Making the case against the claims of sovereignty and for an expansive solidarity, Butler hammers the conceptual pillars of the dominant American worldview – including individualism, national identity, progress, and modernity. In so doing, she complicates – or rather, confounds – any point of view that seeks to divide the world into “good guys” and “bad guys,” or even “us” and “them.”
And as it proceeds, the conversation takes us into some strange corners: the division (or connection) between religious and sexual identity, the tensions inherent in any ideal of “tolerance,” the enactment (or denial) of grief, the criteria for citizenship, and the use (or restriction) or wartime photography.
There really isn’t a coherent narrative or an unfolding argument governing Frames of War, just a series of meditations centered rather generally on the subject of state violence. The parts add up to something less than a whole, though several of the parts need a whole to really function properly.
On the other hand, the abrupt shift at the beginning of Chapter Two actually comes as a relief, since the conceit of the first section is tiresome and unsound. Put simply, Butler argues that because grief shows that we value a life (typically, one that has been lost), a failure to grieve demonstrates a refusal to value that life, a denial of its status as a life.

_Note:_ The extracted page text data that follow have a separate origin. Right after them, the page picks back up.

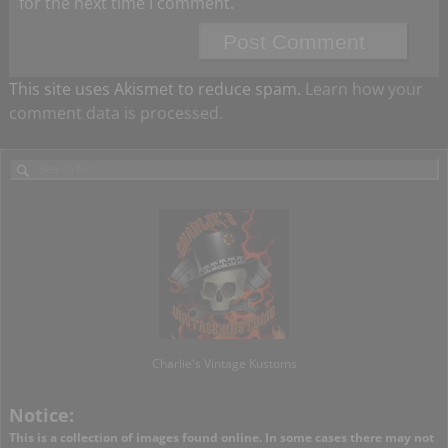
for the next time I comment.
This site uses Akismet to reduce spam.
Learn how your
comment data is processed.
Charlie's Vintage Kustoms
Notice:
This is a collection of images found online. In some cases there may not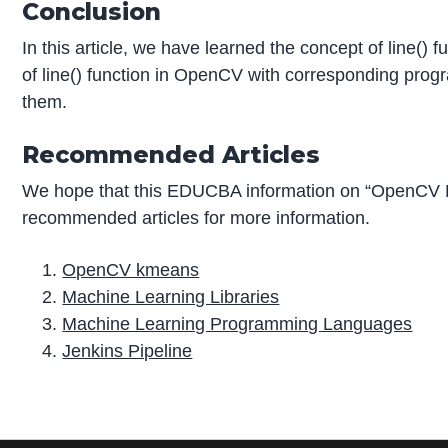
Conclusion
In this article, we have learned the concept of line()
of line() function in OpenCV with corresponding pro
them.
Recommended Articles
We hope that this EDUCBA information on “OpenCV L
recommended articles for more information.
OpenCV kmeans
Machine Learning Libraries
Machine Learning Programming Languages
Jenkins Pipeline
P
r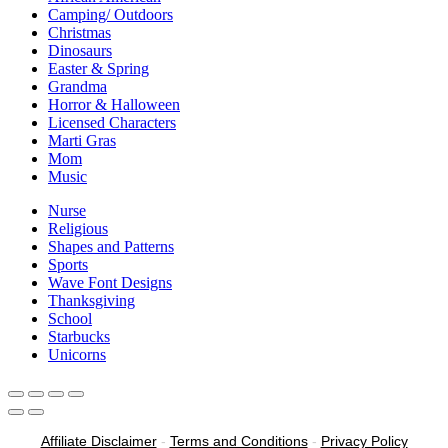
Camping/ Outdoors
Christmas
Dinosaurs
Easter & Spring
Grandma
Horror & Halloween
Licensed Characters
Marti Gras
Mom
Music
Nurse
Religious
Shapes and Patterns
Sports
Wave Font Designs
Thanksgiving
School
Starbucks
Unicorns
Affiliate Disclaimer
-
Terms and Conditions
-
Privacy Policy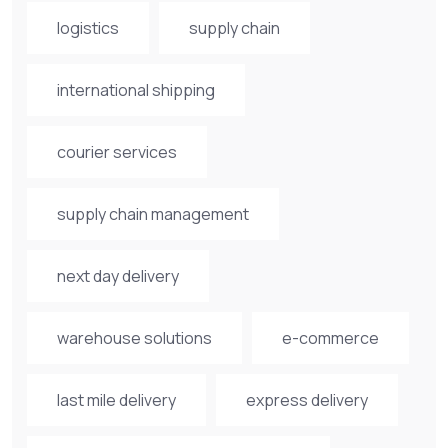
logistics
supply chain
international shipping
courier services
supply chain management
next day delivery
warehouse solutions
e-commerce
last mile delivery
express delivery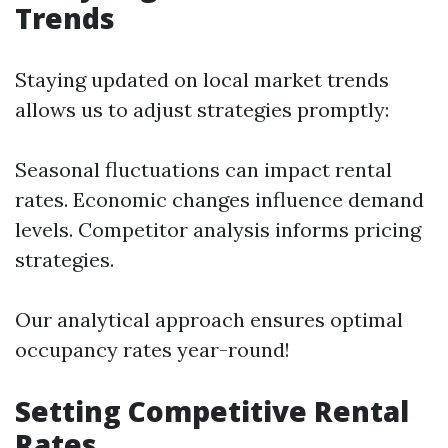
Trends
Staying updated on local market trends
allows us to adjust strategies promptly:
Seasonal fluctuations can impact rental
rates. Economic changes influence demand
levels. Competitor analysis informs pricing
strategies.
Our analytical approach ensures optimal
occupancy rates year-round!
Setting Competitive Rental
Rates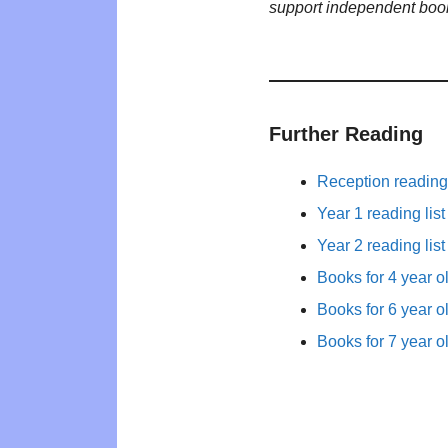
support independent boo
Further Reading
Reception reading 
Year 1 reading list
Year 2 reading list
Books for 4 year o
Books for 6 year o
Books for 7 year o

Now, it is obvious that the U.S. government manipulated public grief (as well as fear) after the September 11 attacks, and did so to broker support for its own agenda. And it is equally true that the government has done what it can to limit American grief over the deaths of civilians in Iraq, Afghanistan, and Pakistan – and even to channel the grief over U.S. casualties. However, Butler’s attempts to generalize from these facts and place “grievability” at the center of a broad ethical theory clearly push the issue too far.
Logically speaking, there is a difference between deaths that we personally don’t grieve and those that cannot be grieved. The word “ungrievable,” if it means anything, ought to refer to the latter category – but that category is empty. And so Butler consistently blurs the distinction. Of course no one really denies that people in Iraq have lives, or that Afghans mourn their dead. But because Butler has made “grievability” the central issue, she has to act as though U.S. military policy is founded on an ontological mistake.
What I think Butler is trying to get at is that when our government kills people – even strangers, far away – we do have some real relationship to those deaths. Grief may, in fact, be an appropriate response. There’s no point, though, in pretending that grief is a necessary concomitant to recognizing another person’s humanity.
It must be said here that Butler’s prose style – in particular, her reliance on highly abstract language and declarative generalization – facilitates just this kind of error. This book would have benefited from a good editor, or perhaps a translator. Butler’s writing is not exactly bad; it’s more like a perversion of goodness. Her sentences are carefully crafted, her diction is precise, and her rhetoric is sometimes beautiful – in the way that industrial music may be called beautiful. What it lacks, however, are the virtues of clarity, grace and sympathy for the reader.
And that’s a shame, really. For the questions Butler is addressing are – or ought to be – crucial. At a time when our rhetoric divides the world between “Islam” and “the West,” and when the main controversy in American foreign policy is not “Is war necessary?,” but rather, “Is victory possible?,” understanding the ideological framing of warfare, the mechanisms by which it becomes culturally and psychologically acceptable, are concerns of the first order. Yet Butler seems strangely indifferent to whether her arguments can be understood. That’s bad enough, surely, when her ideas are mistaken – but it is so much worse when they happen to be correct.